Si les concentrations en oxyde d’azote ont nettement diminué avec la chute du trafic routier, il n’y a pas eu d’amélioration visible sur le front des particules. L’épandage est montré du doigt.
Traitement dans un verger de pommiers à Pérenchies (Nord), le 31 mars. DENIS CHARLET / AFP
Depuis le début du confinement décrété en France le 17 mars pour freiner l’épidémie de Covid-19, pas moins de huit pics de pollution aux particules ont été signalés dans les Hauts-de-France par l’observatoire de la qualité de l’air régional ATMO. Le dernier pic de pollution aux particules date du 24 avril, après trois jours consécutifs d’une qualité d’air mauvaise.

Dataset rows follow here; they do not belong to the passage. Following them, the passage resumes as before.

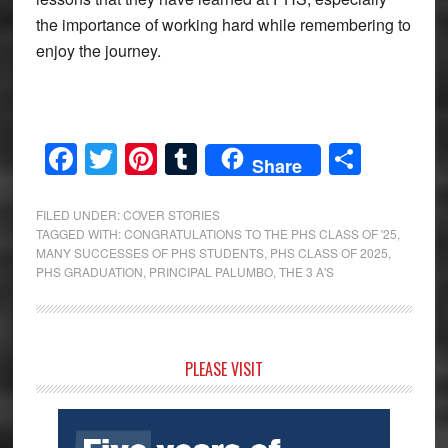
the importance of working hard while remembering to
enjoy the journey.
Facebook
Twitter
Pinterest
Tumblr
Share
Share
FILED UNDER:
COVER STORIES
TAGGED WITH:
CONGRATULATIONS TO THE PHS CLASS OF '25
,
MANY SUCCESSES OF PHS STUDENTS
,
PHS CLASS OF 2025
,
PHS GRADUATION
,
PRINCIPAL PALUMBO
,
THE 3 A'S
Primary
PLEASE VISIT
Sidebar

Avec la réduction de l’important trafic routier et la baisse d’activité de nombreuses industries, les Nordistes espéraient profiter d’un air plus sain qu’habituellement, l’année 2019 ayant été particulièrement catastrophique avec 51 jours de pollution recensés par ATMO. Or, si en avril les concentrations d’oxyde d’azote (polluant atmosphérique principalement émis par le trafic routier et le chauffage résidentiel) ont diminué de 47 %, il n’y a pas eu d’amélioration visible sur le front des particules.
A qui la faute ? Selon ATMO, plusieurs phénomènes ont pu être à l’origine des quatre épisodes de pollution de mars et avril. « D’abord, les particules ont de multiples origines, comme l’activité industrielle, le chauffage au bois, les activités agricoles et le trafic, explique Céline Derosiaux, chargée de la communication ATMO Hauts-de-France. Et puis à cette période de l’année, les conditions printanières favorisent la formation de particules dites “secondaires” ». Celles-ci sont formées à partir d’ammoniac et d’oxydes d’azote. Or, l’épandage de fertilisants est une source majeure d’ammoniac. Première région agricole de France, avec 2,1 millions d’hectares de surface agricole utile et 27 400 exploitations agricoles, les Hauts-de-France voient chaque année une partie de ses sols être recouverts de fumiers, lisiers et autres engrais azotés minéraux entre le début du mois de mars et la fin avril.
Demande de réglementation des épandages
Le 25 avril, le groupe Europe Ecologie - Les Verts a donc demandé au préfet de limiter les épandages agricoles. « Du 16 au 18 avril, par exemple, beaucoup de personnes ont indiqué qu’elles sentaient les odeurs d’épandage en étant à Lille, dénonce Julie Nicolas, cosecrétaire du groupe EELV de Lille-Lomme-Hellemmes. Et ces jours-là, les nitrates d’ammonium étaient très présents dans l’air. » Les Verts ne veulent pas stigmatiser les agriculteurs précisant qu’avec la fermeture des déchèteries, les brûlages de déchets verts par les particuliers, pourtant interdits, ont aussi favorisé la présence de particules fines. « On ne demande pas aux agriculteurs de renoncer à tous les épandages mais au moins de les reporter ou de les diminuer », ajoute Julie Nicolas qui regrette l’absence de réponse de la préfecture. « A Lille, comme partout en France, il y a un refus des préfets de réglementer les épandages, mais si on découvre que les pics de pollution peuvent être corrélés avec les hospitalisations en cette période de Covid, c’est potentiellement une petite bombe », estime Julie Nicolas. Les écologistes soulignent le lien étroit entre la pollution de l’air par les particules et le développement, ainsi que l’aggravation de maladies respiratoires, notamment du Covid-19. Or, une ordonnance rendue le 20 avril par le Conseil d’Etat rappelle que l’administration doit faire preuve, dans le contexte actuel d’urgence sanitaire, d’une vigilance particulière en prenant des mesures pour limiter les pratiques agricoles polluantes.